### How to complete this task
What you give back should be exactly the opening lines of the data, ending with the line that contains "POČEO PROGRAM OBILJEŽAVANJA" and including it.

### Materials provided
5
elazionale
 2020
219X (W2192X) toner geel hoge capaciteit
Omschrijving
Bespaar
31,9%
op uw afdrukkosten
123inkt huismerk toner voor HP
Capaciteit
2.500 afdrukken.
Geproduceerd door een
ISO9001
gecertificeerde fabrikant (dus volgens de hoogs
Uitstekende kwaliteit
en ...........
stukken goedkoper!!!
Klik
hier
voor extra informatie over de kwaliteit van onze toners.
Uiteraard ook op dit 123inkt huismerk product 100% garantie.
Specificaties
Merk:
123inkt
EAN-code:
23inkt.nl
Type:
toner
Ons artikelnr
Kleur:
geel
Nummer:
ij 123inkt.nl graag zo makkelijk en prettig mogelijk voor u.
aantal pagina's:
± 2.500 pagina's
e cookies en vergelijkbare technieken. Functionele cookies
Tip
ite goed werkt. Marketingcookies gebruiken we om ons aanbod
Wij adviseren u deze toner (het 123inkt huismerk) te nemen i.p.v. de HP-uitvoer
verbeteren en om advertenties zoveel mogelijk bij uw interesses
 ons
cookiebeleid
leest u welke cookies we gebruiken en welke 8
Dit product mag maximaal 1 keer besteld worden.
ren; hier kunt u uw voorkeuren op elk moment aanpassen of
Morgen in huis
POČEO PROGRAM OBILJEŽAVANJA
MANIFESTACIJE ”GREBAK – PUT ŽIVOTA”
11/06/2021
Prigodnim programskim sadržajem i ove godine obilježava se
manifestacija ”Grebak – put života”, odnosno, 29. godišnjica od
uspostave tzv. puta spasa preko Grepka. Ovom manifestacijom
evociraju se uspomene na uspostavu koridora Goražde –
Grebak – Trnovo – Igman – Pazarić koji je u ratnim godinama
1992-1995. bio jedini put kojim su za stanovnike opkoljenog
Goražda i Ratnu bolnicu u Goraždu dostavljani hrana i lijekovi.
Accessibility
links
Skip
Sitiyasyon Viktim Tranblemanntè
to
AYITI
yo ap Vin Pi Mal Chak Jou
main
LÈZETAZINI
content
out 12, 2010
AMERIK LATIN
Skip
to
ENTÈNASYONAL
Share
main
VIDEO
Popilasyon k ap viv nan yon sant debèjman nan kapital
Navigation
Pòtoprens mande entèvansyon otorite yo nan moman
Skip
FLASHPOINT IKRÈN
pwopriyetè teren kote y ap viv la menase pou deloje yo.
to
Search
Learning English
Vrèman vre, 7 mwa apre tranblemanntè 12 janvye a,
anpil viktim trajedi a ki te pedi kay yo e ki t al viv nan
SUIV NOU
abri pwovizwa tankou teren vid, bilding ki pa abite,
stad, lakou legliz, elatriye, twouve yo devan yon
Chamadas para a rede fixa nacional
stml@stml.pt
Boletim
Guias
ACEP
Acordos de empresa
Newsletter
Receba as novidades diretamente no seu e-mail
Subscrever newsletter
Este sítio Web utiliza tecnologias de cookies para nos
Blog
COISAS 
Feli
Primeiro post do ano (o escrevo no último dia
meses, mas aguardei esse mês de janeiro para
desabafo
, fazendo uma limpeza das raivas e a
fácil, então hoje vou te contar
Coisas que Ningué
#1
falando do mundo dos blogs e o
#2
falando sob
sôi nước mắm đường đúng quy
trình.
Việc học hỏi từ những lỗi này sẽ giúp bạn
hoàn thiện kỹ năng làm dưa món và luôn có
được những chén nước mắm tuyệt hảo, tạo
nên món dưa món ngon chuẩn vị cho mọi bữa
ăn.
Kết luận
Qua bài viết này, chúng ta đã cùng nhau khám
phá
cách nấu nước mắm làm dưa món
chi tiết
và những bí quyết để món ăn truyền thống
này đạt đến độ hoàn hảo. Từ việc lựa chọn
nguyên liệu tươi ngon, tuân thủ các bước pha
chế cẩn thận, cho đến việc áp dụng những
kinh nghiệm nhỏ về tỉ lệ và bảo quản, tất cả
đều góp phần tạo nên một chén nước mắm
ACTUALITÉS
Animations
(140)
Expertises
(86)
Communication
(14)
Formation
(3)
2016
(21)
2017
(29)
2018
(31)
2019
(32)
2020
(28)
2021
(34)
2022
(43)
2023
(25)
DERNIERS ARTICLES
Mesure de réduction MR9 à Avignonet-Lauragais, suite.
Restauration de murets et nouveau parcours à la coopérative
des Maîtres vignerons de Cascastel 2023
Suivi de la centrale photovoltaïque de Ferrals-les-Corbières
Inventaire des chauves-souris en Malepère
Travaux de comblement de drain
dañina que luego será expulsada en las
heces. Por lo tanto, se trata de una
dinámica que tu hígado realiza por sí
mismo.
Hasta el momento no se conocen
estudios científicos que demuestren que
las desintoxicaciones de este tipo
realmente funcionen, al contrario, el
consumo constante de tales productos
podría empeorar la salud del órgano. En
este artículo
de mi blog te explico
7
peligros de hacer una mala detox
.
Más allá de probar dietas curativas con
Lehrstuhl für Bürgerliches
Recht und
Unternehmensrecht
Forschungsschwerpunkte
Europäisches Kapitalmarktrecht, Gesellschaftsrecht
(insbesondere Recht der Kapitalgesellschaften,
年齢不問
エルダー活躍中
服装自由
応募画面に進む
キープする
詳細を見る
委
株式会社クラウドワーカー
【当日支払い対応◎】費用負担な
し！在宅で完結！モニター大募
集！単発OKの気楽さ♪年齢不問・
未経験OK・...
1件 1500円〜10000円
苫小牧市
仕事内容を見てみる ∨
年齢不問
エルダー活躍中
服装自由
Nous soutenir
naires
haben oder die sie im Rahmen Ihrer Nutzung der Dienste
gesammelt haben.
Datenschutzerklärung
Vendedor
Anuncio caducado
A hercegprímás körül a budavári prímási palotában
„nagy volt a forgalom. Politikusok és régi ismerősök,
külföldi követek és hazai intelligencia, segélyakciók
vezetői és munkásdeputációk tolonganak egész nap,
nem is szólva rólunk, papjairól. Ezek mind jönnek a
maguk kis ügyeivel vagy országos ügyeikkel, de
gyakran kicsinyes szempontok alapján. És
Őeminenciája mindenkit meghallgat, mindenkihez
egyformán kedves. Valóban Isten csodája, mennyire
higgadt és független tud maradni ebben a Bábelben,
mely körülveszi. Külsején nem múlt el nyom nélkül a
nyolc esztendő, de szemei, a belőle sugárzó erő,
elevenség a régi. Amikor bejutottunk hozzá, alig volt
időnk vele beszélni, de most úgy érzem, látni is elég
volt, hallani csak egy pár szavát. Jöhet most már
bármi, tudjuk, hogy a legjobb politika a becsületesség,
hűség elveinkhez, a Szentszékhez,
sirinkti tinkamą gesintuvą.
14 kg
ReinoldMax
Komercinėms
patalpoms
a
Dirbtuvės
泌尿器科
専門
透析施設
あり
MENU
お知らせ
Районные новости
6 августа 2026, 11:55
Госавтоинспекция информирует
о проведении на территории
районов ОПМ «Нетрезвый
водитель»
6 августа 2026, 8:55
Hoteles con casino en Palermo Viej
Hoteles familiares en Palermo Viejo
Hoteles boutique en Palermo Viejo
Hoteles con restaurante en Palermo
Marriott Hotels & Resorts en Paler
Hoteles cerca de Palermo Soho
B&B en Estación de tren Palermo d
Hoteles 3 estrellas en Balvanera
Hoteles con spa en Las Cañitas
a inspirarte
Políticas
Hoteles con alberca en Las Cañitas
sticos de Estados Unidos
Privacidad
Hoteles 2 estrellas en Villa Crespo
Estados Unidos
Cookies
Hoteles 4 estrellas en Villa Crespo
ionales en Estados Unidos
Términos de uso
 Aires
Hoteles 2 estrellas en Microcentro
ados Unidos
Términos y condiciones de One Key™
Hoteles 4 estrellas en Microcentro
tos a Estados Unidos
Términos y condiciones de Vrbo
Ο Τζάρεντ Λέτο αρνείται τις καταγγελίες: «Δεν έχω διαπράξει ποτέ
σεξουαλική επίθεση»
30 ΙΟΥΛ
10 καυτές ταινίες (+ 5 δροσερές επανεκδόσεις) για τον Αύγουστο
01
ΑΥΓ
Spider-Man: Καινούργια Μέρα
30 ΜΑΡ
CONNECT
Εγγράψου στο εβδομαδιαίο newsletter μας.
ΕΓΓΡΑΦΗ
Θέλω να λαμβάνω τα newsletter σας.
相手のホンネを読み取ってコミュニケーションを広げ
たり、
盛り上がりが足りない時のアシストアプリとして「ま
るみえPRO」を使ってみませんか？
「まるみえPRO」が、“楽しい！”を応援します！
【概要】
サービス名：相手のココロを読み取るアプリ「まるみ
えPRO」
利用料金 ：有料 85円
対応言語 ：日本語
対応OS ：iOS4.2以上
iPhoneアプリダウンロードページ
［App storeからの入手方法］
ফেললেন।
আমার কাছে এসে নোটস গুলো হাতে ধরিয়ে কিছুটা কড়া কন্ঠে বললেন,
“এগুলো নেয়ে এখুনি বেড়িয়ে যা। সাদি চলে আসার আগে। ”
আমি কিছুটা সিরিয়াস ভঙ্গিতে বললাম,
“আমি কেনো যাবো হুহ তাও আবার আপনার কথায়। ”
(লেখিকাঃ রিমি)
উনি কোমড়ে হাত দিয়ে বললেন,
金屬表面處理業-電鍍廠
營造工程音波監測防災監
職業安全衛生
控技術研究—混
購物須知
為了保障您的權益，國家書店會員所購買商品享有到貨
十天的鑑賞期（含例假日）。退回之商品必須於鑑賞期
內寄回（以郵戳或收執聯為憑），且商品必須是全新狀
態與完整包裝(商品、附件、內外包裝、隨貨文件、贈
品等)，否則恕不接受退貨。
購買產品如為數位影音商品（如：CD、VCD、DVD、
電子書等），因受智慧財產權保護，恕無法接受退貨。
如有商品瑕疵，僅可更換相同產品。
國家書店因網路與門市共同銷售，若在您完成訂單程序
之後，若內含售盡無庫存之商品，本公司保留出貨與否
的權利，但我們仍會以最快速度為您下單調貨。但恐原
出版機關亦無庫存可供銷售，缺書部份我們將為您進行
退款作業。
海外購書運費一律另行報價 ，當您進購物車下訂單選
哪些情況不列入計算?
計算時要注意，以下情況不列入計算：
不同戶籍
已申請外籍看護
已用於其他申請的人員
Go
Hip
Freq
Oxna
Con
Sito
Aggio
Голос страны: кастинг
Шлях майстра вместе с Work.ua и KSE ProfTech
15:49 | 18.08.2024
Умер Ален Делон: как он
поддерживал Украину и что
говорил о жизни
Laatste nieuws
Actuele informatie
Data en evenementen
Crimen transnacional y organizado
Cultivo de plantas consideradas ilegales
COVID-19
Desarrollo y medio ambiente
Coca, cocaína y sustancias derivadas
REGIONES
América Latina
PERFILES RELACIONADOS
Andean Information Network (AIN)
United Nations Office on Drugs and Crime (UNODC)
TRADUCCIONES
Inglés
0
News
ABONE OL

### Exercise answer
5
elazionale
 2020
219X (W2192X) toner geel hoge capaciteit
Omschrijving
Bespaar
31,9%
op uw afdrukkosten
123inkt huismerk toner voor HP
Capaciteit
2.500 afdrukken.
Geproduceerd door een
ISO9001
gecertificeerde fabrikant (dus volgens de hoogs
Uitstekende kwaliteit
en ...........
stukken goedkoper!!!
Klik
hier
voor extra informatie over de kwaliteit van onze toners.
Uiteraard ook op dit 123inkt huismerk product 100% garantie.
Specificaties
Merk:
123inkt
EAN-code:
23inkt.nl
Type:
toner
Ons artikelnr
Kleur:
geel
Nummer:
ij 123inkt.nl graag zo makkelijk en prettig mogelijk voor u.
aantal pagina's:
± 2.500 pagina's
e cookies en vergelijkbare technieken. Functionele cookies
Tip
ite goed werkt. Marketingcookies gebruiken we om ons aanbod
Wij adviseren u deze toner (het 123inkt huismerk) te nemen i.p.v. de HP-uitvoer
verbeteren en om advertenties zoveel mogelijk bij uw interesses
 ons
cookiebeleid
leest u welke cookies we gebruiken en welke 8
Dit product mag maximaal 1 keer besteld worden.
ren; hier kunt u uw voorkeuren op elk moment aanpassen of
Morgen in huis
POČEO PROGRAM OBILJEŽAVANJA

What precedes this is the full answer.